Exercise prompt:
Leaving out the images, reproduce every line of the data that follows exactly.

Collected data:

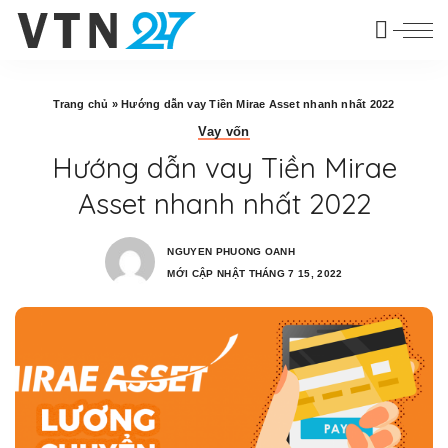
Trang chủ
»
Hướng dẫn vay Tiền Mirae Asset nhanh nhất 2022
Vay vốn
Hướng dẫn vay Tiền Mirae
Asset nhanh nhất 2022
NGUYEN PHUONG OANH
MỚI CẬP NHẬT THÁNG 7 15, 2022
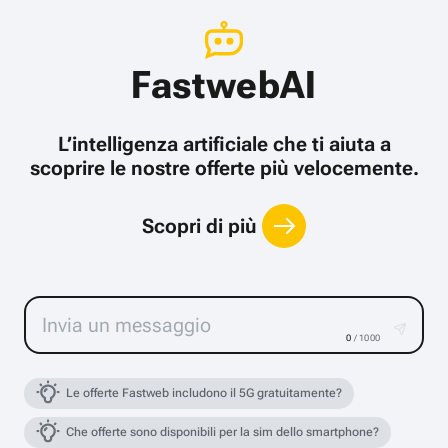
FastwebAI
L’intelligenza artificiale che ti aiuta a
scoprire le nostre offerte più velocemente.
Scopri di più
0
/ 1000
Le offerte Fastweb includono il 5G gratuitamente?
Che offerte sono disponibili per la sim dello smartphone?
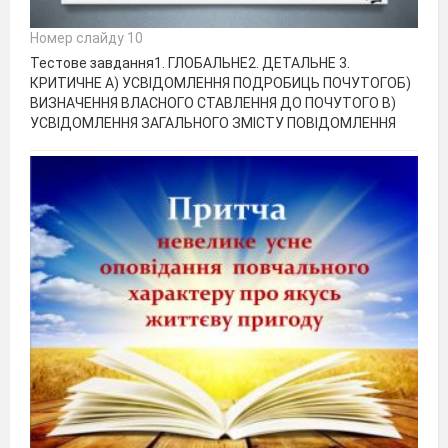
Номер слайду 10
Тестове завдання1. ГЛОБАЛЬНЕ2. ДЕТАЛЬНЕ 3.
КРИТИЧНЕ А) УСВІДОМЛЕННЯ ПОДРОБИЦЬ ПОЧУТОГОБ)
ВИЗНАЧЕННЯ ВЛАСНОГО СТАВЛЕННЯ ДО ПОЧУТОГО В)
УСВІДОМЛЕННЯ ЗАГАЛЬНОГО ЗМІСТУ ПОВІДОМЛЕННЯ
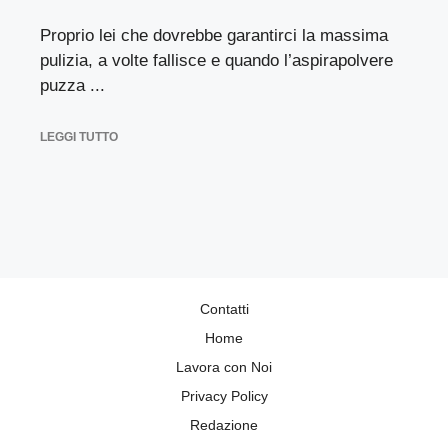
Proprio lei che dovrebbe garantirci la massima
pulizia, a volte fallisce e quando l’aspirapolvere
puzza ...
LEGGI TUTTO
Contatti
Home
Lavora con Noi
Privacy Policy
Redazione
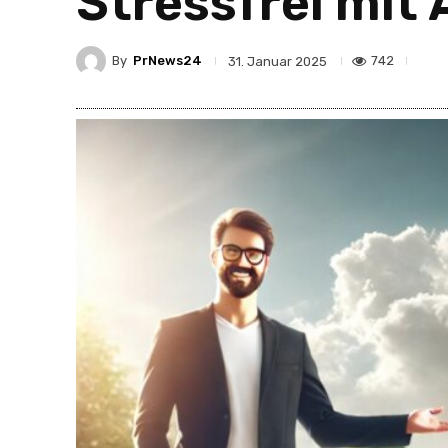
Stressfrei mit
By
PrNews24
742
31. Januar 2025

Answer to the problem:
Trang chủ
»
Hướng dẫn vay Tiền Mirae Asset nhanh nhất 2022
Vay vốn
Hướng dẫn vay Tiền Mirae
Asset nhanh nhất 2022
NGUYEN PHUONG OANH
MỚI CẬP NHẬT THÁNG 7 15, 2022
FastwebAI
L’intelligenza artificiale che ti aiuta a
scoprire le nostre offerte più velocemente.
Scopri di più
0
/ 1000
Le offerte Fastweb includono il 5G gratuitamente?
Che offerte sono disponibili per la sim dello smartphone?
Номер слайду 10
Тестове завдання1. ГЛОБАЛЬНЕ2. ДЕТАЛЬНЕ 3.
КРИТИЧНЕ А) УСВІДОМЛЕННЯ ПОДРОБИЦЬ ПОЧУТОГОБ)
ВИЗНАЧЕННЯ ВЛАСНОГО СТАВЛЕННЯ ДО ПОЧУТОГО В)
УСВІДОМЛЕННЯ ЗАГАЛЬНОГО ЗМІСТУ ПОВІДОМЛЕННЯ
Proprio lei che dovrebbe garantirci la massima
pulizia, a volte fallisce e quando l’aspirapolvere
puzza ...
LEGGI TUTTO
Contatti
Home
Lavora con Noi
Privacy Policy
Redazione
Stressfrei mit
By
PrNews24
742
31. Januar 2025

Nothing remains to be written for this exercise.